Retype the entries exactly, but skip the pictures.

DATA RECORDS START

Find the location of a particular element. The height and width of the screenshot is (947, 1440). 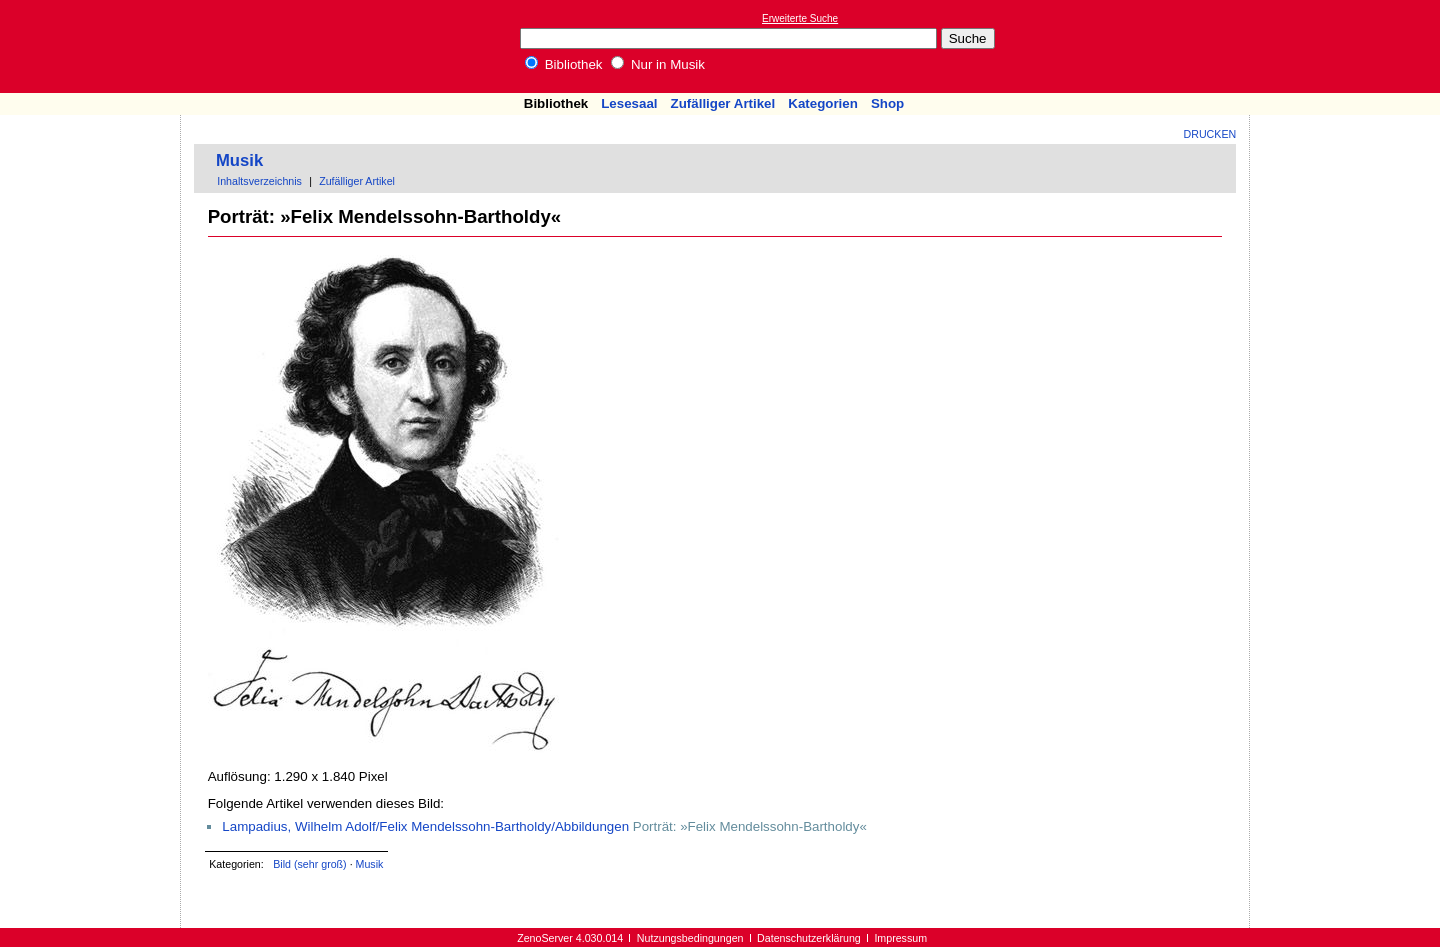

Online-Bibliothek is located at coordinates (95, 46).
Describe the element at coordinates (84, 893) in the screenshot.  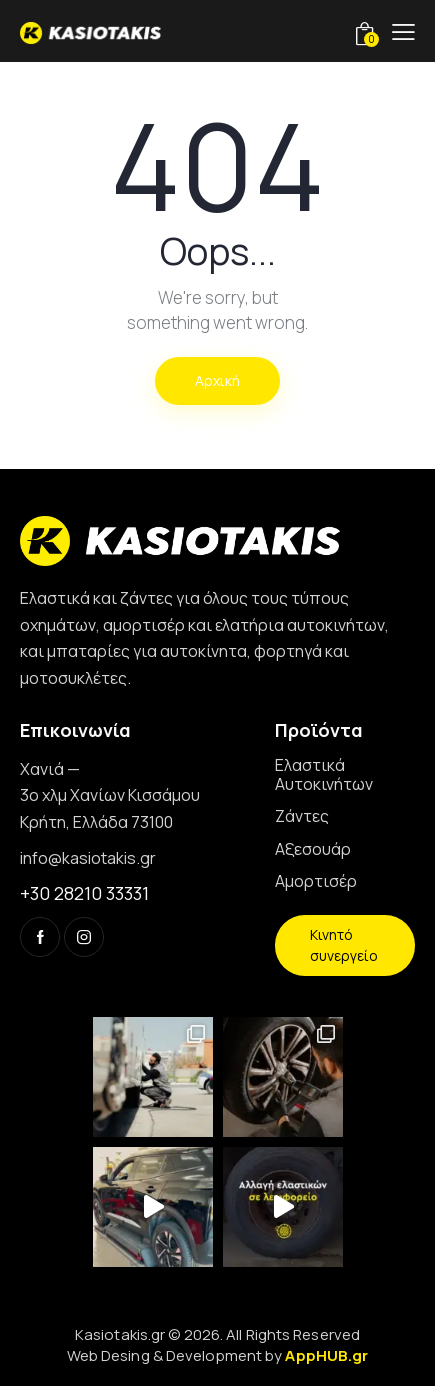
I see `+30 28210 33331` at that location.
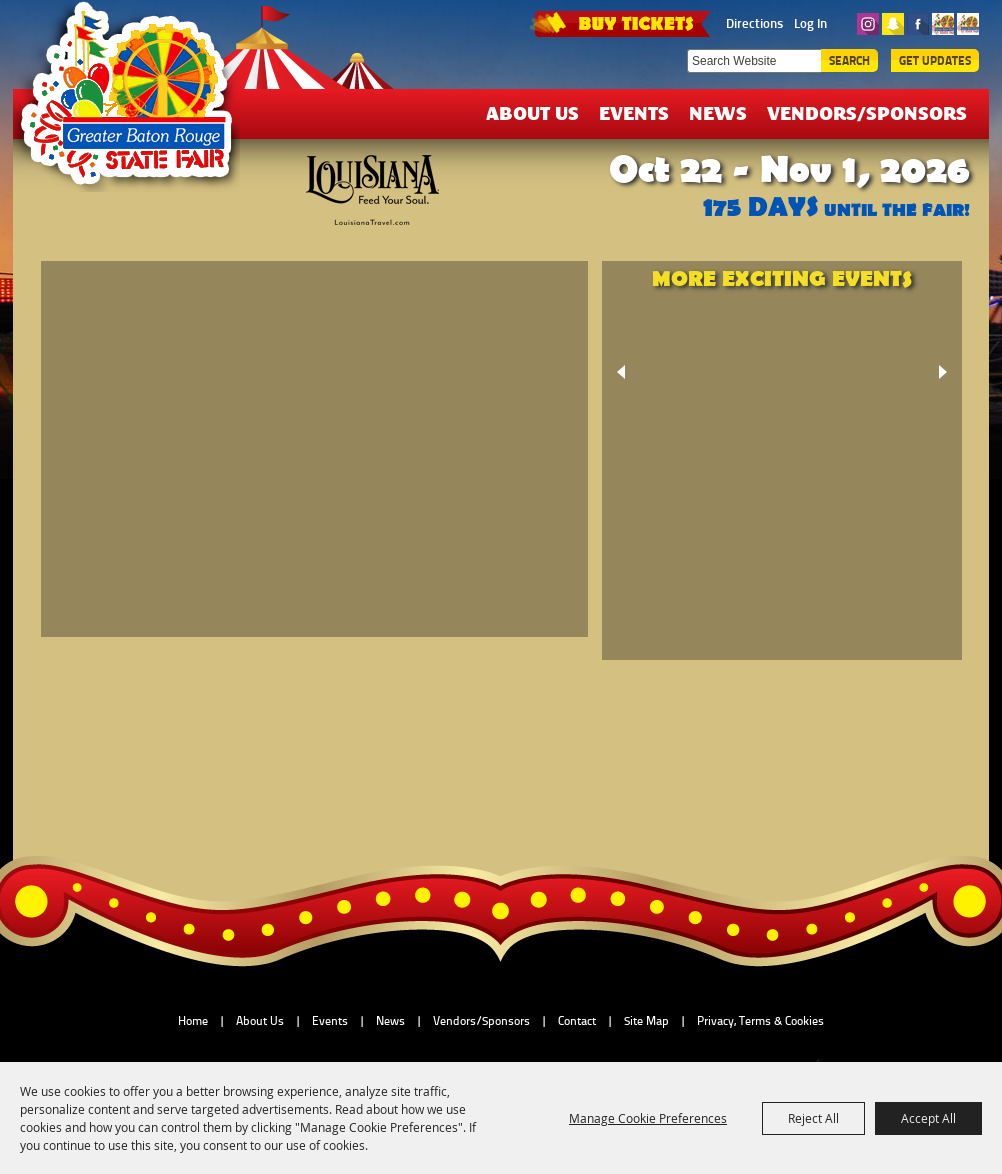 The height and width of the screenshot is (1174, 1002). Describe the element at coordinates (867, 112) in the screenshot. I see `Vendors/Sponsors` at that location.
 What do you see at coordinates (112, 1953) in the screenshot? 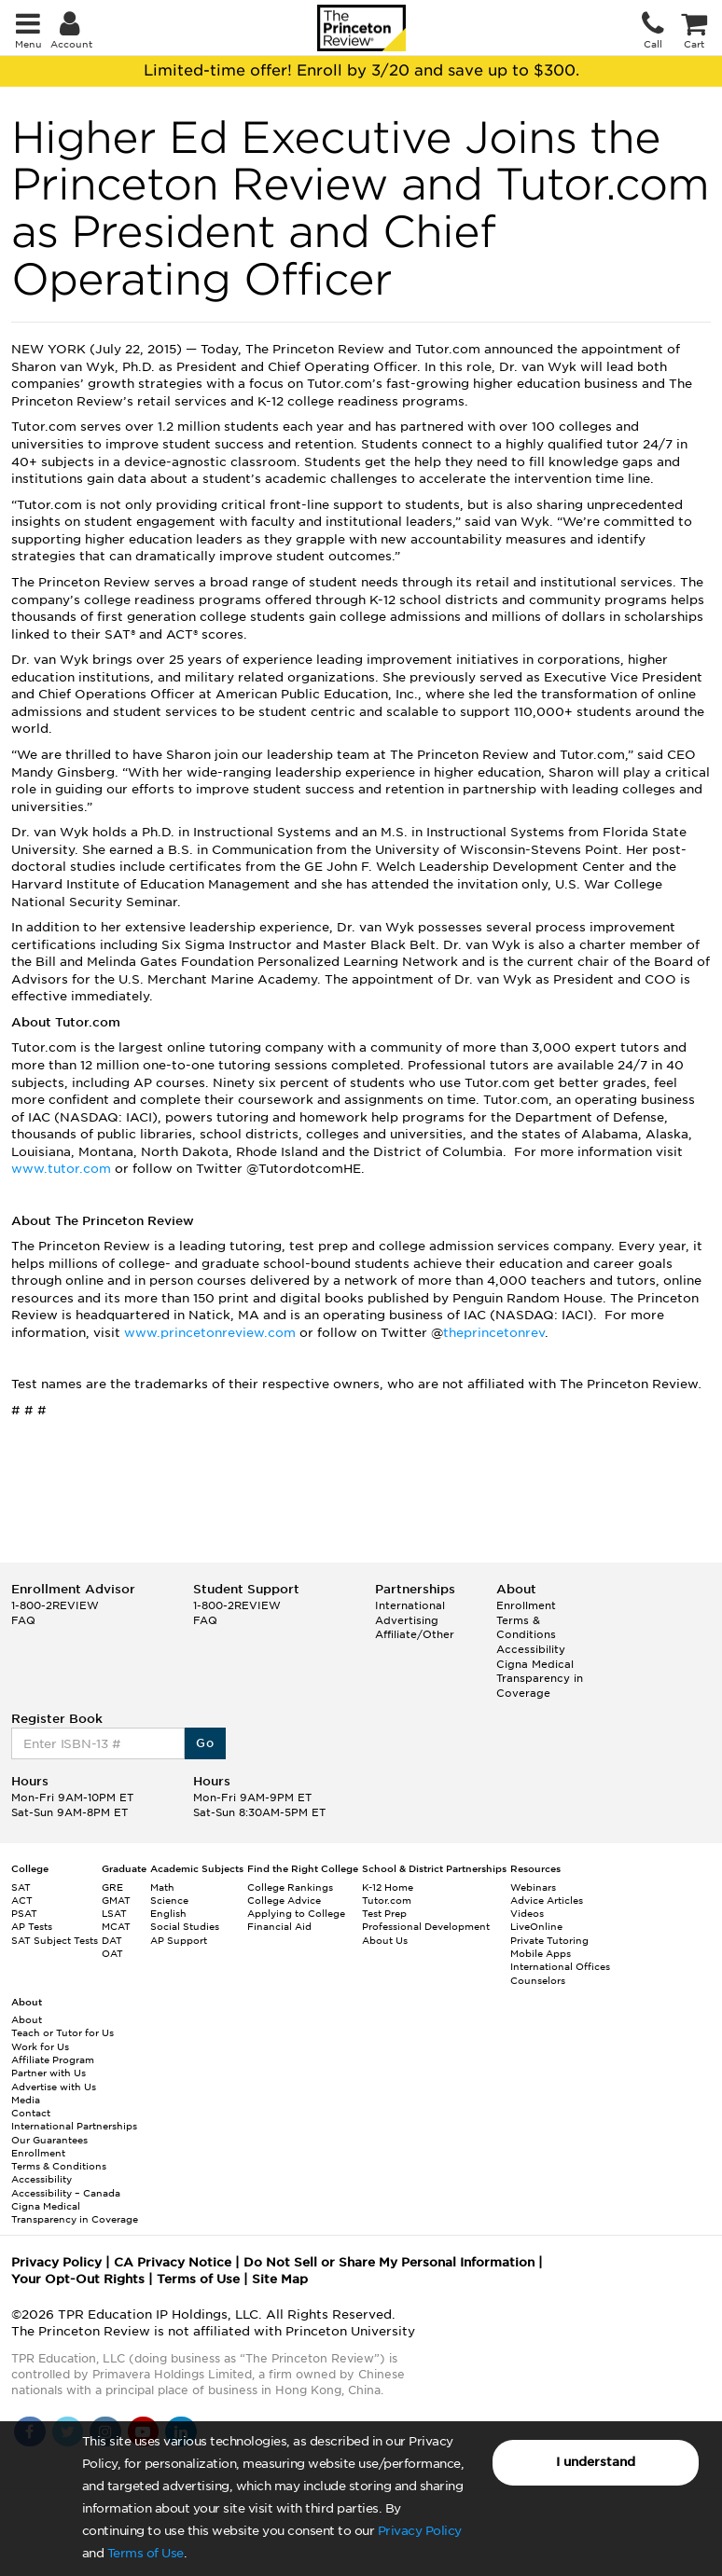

DATA RECORDS END

SOLUTION FOR THIS EXERCISE:
Find the location of a particular element. The height and width of the screenshot is (947, 1440). 

Online-Bibliothek is located at coordinates (95, 46).
Describe the element at coordinates (84, 893) in the screenshot.  
I see `+30 28210 33331` at that location.
 The height and width of the screenshot is (1174, 1002). Describe the element at coordinates (867, 112) in the screenshot. I see `Vendors/Sponsors` at that location.
 What do you see at coordinates (112, 1953) in the screenshot? 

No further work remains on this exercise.